MANAMA: As much as 68.8 per cent of Bahrain’s wealth was held by millionaires last year, and the number of millionaires in the country is expected to grow by 1.1pc annually over the coming years, shows a new report.

Findings of the 20th annual study of global wealth management conducted by Boston Consulting Group (BCG), also suggest Bahrain represented 1.1pc of the share of the personal wealth pool in 2019 in the Middle East and Africa, having grown by 4.4pc annually to $100 billion between 2014 and 2019.

According to the report titled ‘Global Wealth 2020: The Future of Wealth Management – A CEO Agenda,’ equities and investment funds represented the country’s largest onshore asset class, accounting for 52.7pc of total personal wealth in 2019, while life insurance and pensions are expected to grow the fastest at 5.7pc through 2024.
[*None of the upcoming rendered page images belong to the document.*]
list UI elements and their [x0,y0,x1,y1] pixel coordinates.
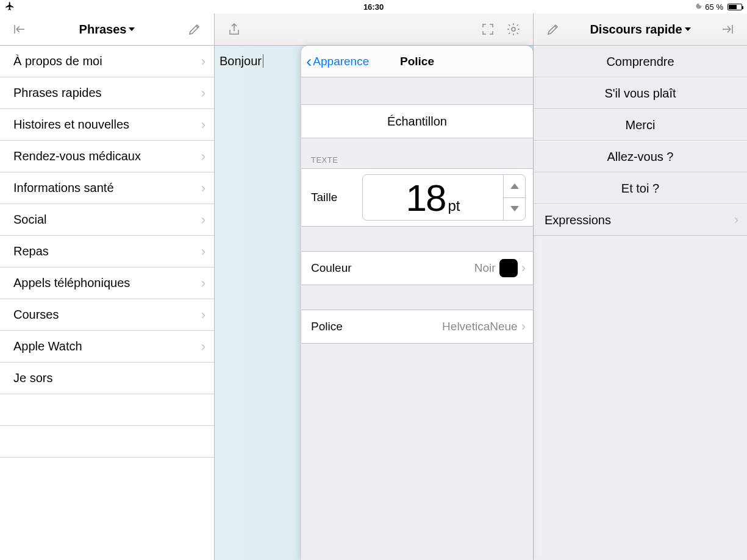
size-unit: pt [448,197,460,214]
list-item[interactable]: Social› [0,204,214,236]
chevron-right-icon: › [201,275,206,291]
chevron-right-icon: › [521,260,526,276]
chevron-right-icon: › [201,339,206,355]
edit-right-icon[interactable] [545,21,562,38]
list-item-empty [0,426,214,458]
collapse-right-icon[interactable] [719,21,736,38]
text-cursor [263,54,264,68]
size-label: Taille [311,191,362,204]
font-value: HelveticaNeue [442,320,518,333]
back-button[interactable]: ‹ Apparence [301,55,369,68]
list-item-empty [0,394,214,426]
list-item[interactable]: À propos de moi› [0,46,214,77]
sample-text: Échantillon [301,104,533,138]
size-value: 18 [406,176,446,219]
right-panel-title: Discours rapide [590,23,682,37]
triangle-down-icon [510,206,519,211]
list-item[interactable]: Appels téléphoniques› [0,268,214,299]
quick-phrase-item[interactable]: Merci [534,109,747,141]
size-decrement-button[interactable] [504,198,525,221]
color-label: Couleur [311,261,474,275]
list-item[interactable]: Courses› [0,299,214,331]
status-time: 16:30 [363,2,384,12]
chevron-right-icon: › [201,85,206,101]
compose-text: Bonjour [220,54,262,68]
fullscreen-icon[interactable] [479,21,496,38]
list-item[interactable]: Informations santé› [0,172,214,204]
color-value: Noir [474,261,496,275]
chevron-right-icon: › [201,180,206,196]
chevron-right-icon: › [201,307,206,323]
font-settings-popover: ‹ Apparence Police Échantillon TEXTE Tai… [301,46,533,560]
airplane-mode-icon [5,1,15,13]
collapse-left-icon[interactable] [11,21,28,38]
size-stepper: 18 pt [362,174,526,221]
chevron-right-icon: › [201,54,206,69]
chevron-right-icon: › [521,319,526,335]
discours-dropdown[interactable]: Discours rapide [590,23,690,37]
chevron-right-icon: › [734,212,738,228]
quick-phrase-item[interactable]: Comprendre [534,46,747,77]
edit-left-icon[interactable] [186,21,203,38]
color-row[interactable]: Couleur Noir › [301,251,533,285]
popover-title: Police [400,55,434,68]
list-item[interactable]: Je sors [0,363,214,394]
do-not-disturb-icon [695,2,702,12]
chevron-right-icon: › [201,117,206,133]
triangle-up-icon [510,183,519,189]
caret-down-icon [685,27,691,31]
chevron-right-icon: › [201,149,206,165]
quick-phrase-item[interactable]: Allez-vous ? [534,141,747,172]
section-header-texte: TEXTE [301,138,533,168]
right-panel: Comprendre S'il vous plaît Merci Allez-v… [534,46,747,560]
list-item[interactable]: Rendez-vous médicaux› [0,141,214,172]
list-item[interactable]: Histoires et nouvelles› [0,109,214,141]
font-label: Police [311,320,442,333]
chevron-right-icon: › [201,212,206,228]
list-item[interactable]: Repas› [0,236,214,268]
phrases-dropdown[interactable]: Phrases [79,23,135,37]
left-panel: À propos de moi› Phrases rapides› Histoi… [0,46,215,560]
quick-phrase-item[interactable]: Expressions› [534,204,747,236]
settings-gear-icon[interactable] [505,21,522,38]
left-panel-title: Phrases [79,23,127,37]
list-item[interactable]: Phrases rapides› [0,77,214,109]
quick-phrase-item[interactable]: S'il vous plaît [534,77,747,109]
font-size-row: Taille 18 pt [301,168,533,227]
battery-percent: 65 % [705,2,723,12]
compose-area[interactable]: Bonjour ‹ Apparence Police Échantillon T… [215,46,534,560]
status-bar: 16:30 65 % [0,0,747,13]
quick-phrase-item[interactable]: Et toi ? [534,172,747,204]
color-swatch [499,259,518,277]
toolbar: Phrases Discours rapide [0,13,747,46]
caret-down-icon [129,27,135,31]
font-row[interactable]: Police HelveticaNeue › [301,310,533,344]
svg-point-0 [512,27,515,31]
list-item[interactable]: Apple Watch› [0,331,214,363]
battery-icon [726,4,742,10]
chevron-right-icon: › [201,244,206,260]
back-label: Apparence [313,55,369,68]
share-icon[interactable] [226,21,243,38]
size-increment-button[interactable] [504,175,525,198]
“Despite the current economic decline and precarious outlook globally for the coming years, estimates indicate Bahrain will still record sustainable growth across several areas within the wealth segment,” said BCG managing director and partner Mustafa Bosca.

In the report, BCG outlines three potential scenarios for post-Covid-19 growth: ‘quick rebound’, ‘slow recovery’, and ‘lasting damage’.
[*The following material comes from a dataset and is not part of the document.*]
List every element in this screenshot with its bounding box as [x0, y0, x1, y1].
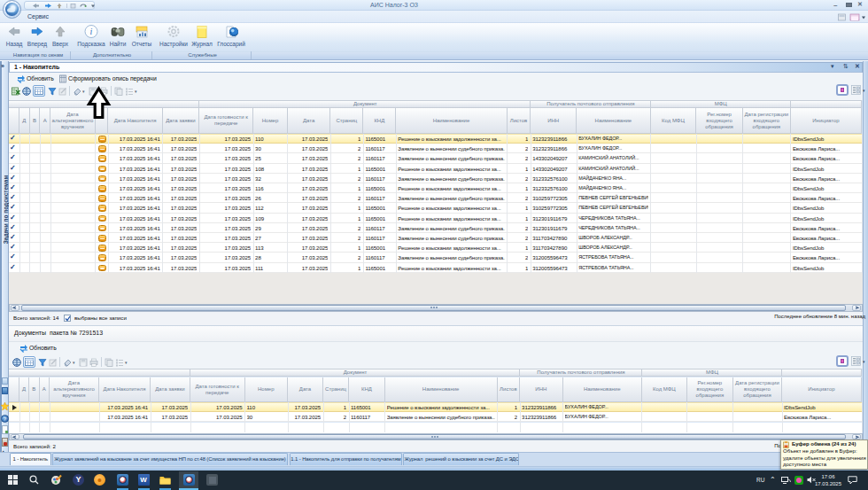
svg-text:i: i: [90, 27, 93, 36]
If the first scenario unfolds, there will be GDP drop in 2020, followed by a strong recovery in 2021 and pre-crisis GDP growth rates in the following years.

Looking at capital market performance in this case, there will be drop in the stock market in 2020, followed by quick rebound to pre-crisis levels in 2021 and stable returns from 2022 to 2024 comparable to historic growth.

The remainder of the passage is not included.